Wherein preferred, accurate electronic ball screw slip table of X axle, accurate electronic ball screw slip table of Y axle and accurate electronic ball screw slip table of Z axle comprise slip table step motor, slip table driver, slip table lead screw, slip table slide rail, slip table slider, slip table base respectively.
Preferably, the precise electric worm and gear rotating table is composed of a rotating table shaft stepping motor, a worm and gear rotating table body and a worm and gear rotating table top.
Preferably, the orthopedic noninvasive guide pin three-dimensional positioning and guiding system further comprises at least one C-shaped arm three-dimensional electronic compass, a C-shaped arm, an operating table and a processing system.
Preferably, the Y-axis precision electric ball screw sliding table is provided with a Y-axis sliding table base, the C-arm three-dimensional electronic compass is placed on the Y-axis sliding table base and/or the bottom of the C-arm three-dimensional electronic compass is attached to the top of the C-arm radiation end, when the bottom of the C-arm three-dimensional electronic compass is attached to the top of the C-arm radiation end, the Z-axis of the C-arm three-dimensional electronic compass is the central projection line direction of the C-arm 3, the major and minor axes of the C-arm three-dimensional electronic compass are respectively the X-axis and Y-axis directions of the zero position of the Y-axis C-arm three-dimensional electronic compass 2 and the X-axis and Y-axis directions of the guide pin positioner are consistent, and when the C-arm three-dimensional electronic compass is placed on the Y-axis sliding table base.
Preferably, a Y-axis three-dimensional electronic compass clamping groove for accommodating the C-shaped arm three-dimensional electronic compass is arranged on the side surface of the Y-axis sliding table base which does not interfere with the movement of other parts or below the Y-axis sliding table base; and a C-shaped arm three-dimensional electronic compass clamping groove for containing the C-shaped arm three-dimensional electronic compass can be arranged at the top of the C-shaped arm radiating end.
Preferably, the system further comprises a laser rangefinder for illuminating the needle insertion point.
The laser range finder is a spherical holder laser range finding component, a spherical holder base of the spherical holder laser range finding component is fixed at the upper end of a Z-axis precise electric ball screw sliding table to enable a laser range finding module to point to any direction through a spherical holder, the space direction of the laser range finding module is obtained through a laser range finding three-dimensional electronic compass, a laser light source is arranged in the laser range finding module, after locating point coordinates are obtained, the distance is measured after the laser range finding module irradiates to a body surface ideal needle feeding point, the space direction of the laser range finding three-dimensional electronic compass is recorded, the space coordinates of the needle feeding point can be obtained through the laser range finding three-dimensional electronic compass, a straight line where the two points are located is obtained, the axis of the replaceable sleeve is automatically coincided with the straight line, and the head end of the.

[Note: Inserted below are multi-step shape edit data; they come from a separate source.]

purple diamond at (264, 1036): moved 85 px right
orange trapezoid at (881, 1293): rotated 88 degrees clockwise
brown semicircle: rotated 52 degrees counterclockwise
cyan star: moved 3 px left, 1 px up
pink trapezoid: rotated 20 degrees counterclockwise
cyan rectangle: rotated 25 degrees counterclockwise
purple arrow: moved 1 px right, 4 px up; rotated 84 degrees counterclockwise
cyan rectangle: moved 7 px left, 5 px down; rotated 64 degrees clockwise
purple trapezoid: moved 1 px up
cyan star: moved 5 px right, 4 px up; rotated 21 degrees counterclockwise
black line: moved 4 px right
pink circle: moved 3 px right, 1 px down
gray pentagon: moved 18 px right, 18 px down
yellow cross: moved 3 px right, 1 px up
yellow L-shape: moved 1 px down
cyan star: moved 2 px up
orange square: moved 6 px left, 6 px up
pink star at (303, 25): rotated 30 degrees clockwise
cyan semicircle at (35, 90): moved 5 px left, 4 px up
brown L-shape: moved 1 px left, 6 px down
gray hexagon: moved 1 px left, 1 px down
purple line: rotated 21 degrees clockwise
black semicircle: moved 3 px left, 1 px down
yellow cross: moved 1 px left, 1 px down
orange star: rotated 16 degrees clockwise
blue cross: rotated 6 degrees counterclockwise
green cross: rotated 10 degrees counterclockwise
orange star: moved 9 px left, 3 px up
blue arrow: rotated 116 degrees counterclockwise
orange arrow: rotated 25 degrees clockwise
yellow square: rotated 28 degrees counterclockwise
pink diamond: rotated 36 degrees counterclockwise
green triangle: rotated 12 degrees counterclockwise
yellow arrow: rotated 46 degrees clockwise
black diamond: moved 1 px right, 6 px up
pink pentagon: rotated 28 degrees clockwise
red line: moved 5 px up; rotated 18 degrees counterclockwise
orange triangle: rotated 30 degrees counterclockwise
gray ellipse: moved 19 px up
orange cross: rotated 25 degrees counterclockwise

Wherein the preferred, accurate electronic ball sliding table of Y axle is connected with accurate electronic worm gear revolving stage through the connecting plate respectively with the accurate electronic ball sliding table of Z axle, and the sleeve mount is connected through also the connecting plate with the accurate electronic ball sliding table of Z axle.
Preferably, the guide pin positioner further comprises an inclination angle sensor for measuring the rotation angle of the precise electric worm and gear rotating table.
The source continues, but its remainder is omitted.